Un cuscinetto molto grande nasconde il problema invece di risolverlo: la linea sembra funzionare per ore, poi si ferma tutta insieme. Meglio contenitori piccoli, che rendono visibile lo squilibrio subito.
Trasporto: scegliere il mezzo prima della topologia
Nastri, condotti, treni e veicoli hanno portate, costi e vincoli di tracciato diversi, e la scelta condiziona la forma dell'intera fabbrica. I nastri favoriscono strutture compatte e vicine; il trasporto su rotaia rende conveniente distribuire la produzione fra siti distanti, ma introduce tempi di attesa e richiede stazioni dimensionate. Decidere il mezzo dopo aver costruito significa quasi sempre dover riorganizzare i collegamenti.
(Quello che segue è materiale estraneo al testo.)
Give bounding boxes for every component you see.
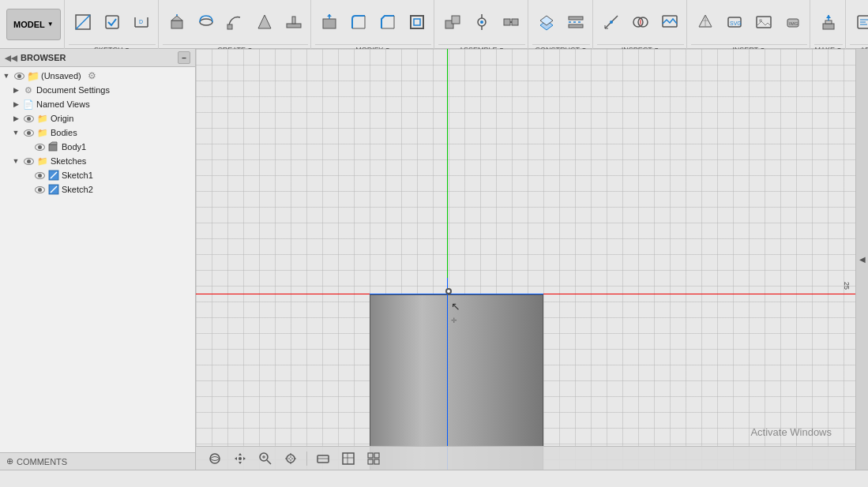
- grid-settings-icon: [341, 451, 355, 466]
- new-component-btn[interactable]: [438, 2, 467, 43]
- sketches-icon: 📁: [36, 155, 49, 167]
- right-panel-collapse[interactable]: ◀: [855, 49, 868, 470]
- insert-mesh-btn[interactable]: [691, 2, 720, 43]
- browser-arrows: ◀◀: [5, 54, 17, 62]
- create-sketch-btn[interactable]: [69, 2, 97, 43]
- bodies-arrow: ▼: [11, 128, 21, 137]
- model-label: MODEL: [13, 20, 45, 29]
- insert-image-btn[interactable]: [750, 2, 778, 43]
- viewport[interactable]: ↖✛ 25 Activate Windows: [196, 49, 855, 470]
- bodies-eye-icon[interactable]: [22, 126, 35, 139]
- sketch2-eye-icon[interactable]: [33, 183, 46, 196]
- 3dprint-btn[interactable]: [814, 2, 843, 43]
- snap-settings-btn[interactable]: [363, 450, 385, 467]
- main-toolbar: MODEL ▼: [0, 0, 868, 49]
- interference-icon: [631, 13, 650, 32]
- decal-btn[interactable]: IMG: [779, 2, 807, 43]
- body1-eye-icon[interactable]: [33, 140, 46, 153]
- root-folder-icon: 📁: [27, 69, 39, 82]
- svg-rect-25: [452, 16, 460, 24]
- shell-btn[interactable]: [403, 2, 431, 43]
- measure-btn[interactable]: [597, 2, 626, 43]
- origin-eye-icon[interactable]: [22, 112, 35, 125]
- tree-item-named-views[interactable]: ▶ 📄 Named Views: [0, 97, 195, 111]
- display-mode-btn[interactable]: [312, 450, 334, 467]
- svg-rect-13: [287, 24, 301, 28]
- svg-rect-11: [227, 24, 232, 29]
- named-views-arrow: ▶: [11, 99, 21, 109]
- root-settings-icon[interactable]: ⚙: [86, 69, 99, 82]
- svg-marker-78: [243, 457, 246, 460]
- svg-text:D: D: [139, 19, 143, 24]
- 3dprint-icon: [819, 13, 838, 32]
- svg-text:SVG: SVG: [730, 21, 742, 26]
- fit-btn[interactable]: [280, 450, 302, 467]
- measure-icon: [602, 13, 621, 32]
- revolve-icon: [197, 13, 216, 32]
- browser-tree: ▼ 📁 (Unsaved) ⚙ ▶ ⚙ Document Settings: [0, 67, 195, 452]
- rib-btn[interactable]: [280, 2, 308, 43]
- tree-item-body1[interactable]: Body1: [0, 140, 195, 154]
- main-area: ◀◀ BROWSER – ▼ 📁 (Unsaved) ⚙: [0, 49, 868, 470]
- fillet-btn[interactable]: [344, 2, 373, 43]
- sweep-btn[interactable]: [221, 2, 250, 43]
- extrude-btn[interactable]: [163, 2, 191, 43]
- browser-collapse-btn[interactable]: –: [178, 51, 190, 64]
- pan-btn[interactable]: [229, 450, 251, 467]
- shell-icon: [408, 13, 426, 32]
- tree-item-origin[interactable]: ▶ 📁 Origin: [0, 111, 195, 125]
- revolve-btn[interactable]: [192, 2, 220, 43]
- sketch-dimension-btn[interactable]: D: [127, 2, 156, 43]
- make-group: MAKE ▼: [812, 0, 846, 49]
- loft-btn[interactable]: [250, 2, 279, 43]
- tree-item-sketch2[interactable]: Sketch2: [0, 182, 195, 197]
- scale-value: 25: [843, 282, 851, 290]
- chamfer-icon: [378, 13, 397, 32]
- loft-icon: [255, 13, 274, 32]
- sketches-arrow: ▼: [11, 156, 21, 166]
- scripts-btn[interactable]: [850, 2, 868, 43]
- midplane-btn[interactable]: [562, 2, 590, 43]
- offset-plane-btn[interactable]: [532, 2, 561, 43]
- sketches-eye-icon[interactable]: [22, 155, 35, 167]
- sketch2-label: Sketch2: [62, 185, 93, 194]
- tree-item-root[interactable]: ▼ 📁 (Unsaved) ⚙: [0, 69, 195, 83]
- sketch-group: D SKETCH ▼: [66, 0, 159, 49]
- rigid-group-btn[interactable]: [497, 2, 525, 43]
- grid-settings-btn[interactable]: [337, 450, 359, 467]
- inspect-img-icon: [660, 13, 679, 32]
- named-views-label: Named Views: [36, 99, 90, 109]
- insert-svg-btn[interactable]: SVG: [720, 2, 749, 43]
- tree-item-sketches[interactable]: ▼ 📁 Sketches: [0, 154, 195, 168]
- finish-sketch-btn[interactable]: [98, 2, 126, 43]
- tree-item-doc-settings[interactable]: ▶ ⚙ Document Settings: [0, 83, 195, 97]
- inspect-img-btn[interactable]: [656, 2, 684, 43]
- svg-rect-35: [569, 17, 583, 20]
- finish-sketch-icon: [103, 13, 122, 32]
- orbit-btn[interactable]: [204, 450, 226, 467]
- comments-bar[interactable]: ⊕ COMMENTS: [0, 452, 195, 470]
- tree-item-sketch1[interactable]: Sketch1: [0, 168, 195, 182]
- svg-rect-2: [106, 16, 118, 28]
- svg-rect-22: [411, 16, 423, 28]
- construct-group: CONSTRUCT ▼: [530, 0, 593, 49]
- svg-point-41: [610, 21, 613, 24]
- insert-image-icon: [754, 13, 773, 32]
- zoom-btn[interactable]: [254, 450, 276, 467]
- body-3d-shape: [370, 294, 543, 470]
- chamfer-btn[interactable]: [374, 2, 402, 43]
- fillet-icon: [349, 13, 368, 32]
- root-eye-icon[interactable]: [13, 69, 25, 82]
- svg-marker-76: [239, 462, 242, 464]
- sketch1-eye-icon[interactable]: [33, 169, 46, 182]
- inspect-group: INSPECT ▼: [595, 0, 687, 49]
- interference-btn[interactable]: [626, 2, 655, 43]
- doc-settings-icon: ⚙: [22, 84, 35, 96]
- browser-title: BROWSER: [21, 53, 66, 62]
- addins-group: ADD-INS ▼: [847, 0, 868, 49]
- tree-item-bodies[interactable]: ▼ 📁 Bodies: [0, 125, 195, 140]
- svg-rect-31: [512, 19, 518, 25]
- model-dropdown-button[interactable]: MODEL ▼: [6, 9, 61, 40]
- joint-btn[interactable]: [468, 2, 496, 43]
- press-pull-btn[interactable]: [315, 2, 344, 43]
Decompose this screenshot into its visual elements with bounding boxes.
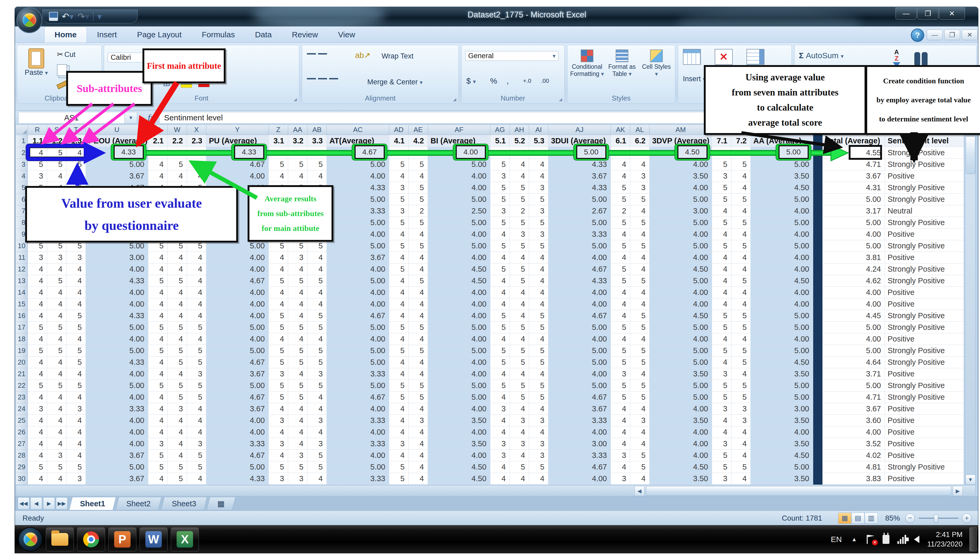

Un criterio semplice: se la distanza fra due stadi supera il tratto che si è disposti a percorrere a piedi durante una manutenzione, quel collegamento va progettato come trasporto a lunga distanza fin da subito, con un punto di carico e uno di scarico definiti.
Espandere o ricostruire
Arriva il momento in cui la fabbrica esistente non regge il livello successivo. La decisione fra ampliare e ricostruire si può prendere con una domanda sola: la struttura attuale ha corridoi liberi e moduli separabili? Se sì, si amplia, perché il costo dell'intervento è locale. Se la fabbrica è cresciuta per accostamenti successivi, senza spazi e con linee intrecciate, ricostruire altrove costa meno che districare l'esistente — e conviene farlo lasciando in funzione la vecchia struttura finché la nuova non produce.
Vale la pena aggiungere un'ultima considerazione, meno tecnica. Una fabbrica leggibile, in cui si capisce a colpo d'occhio dove entra il materiale e dove esce il prodotto, si mantiene meglio di una fabbrica ottimizzata al limite ma incomprensibile. In una partita lunga, la chiarezza dello schema è essa stessa una forma di efficienza.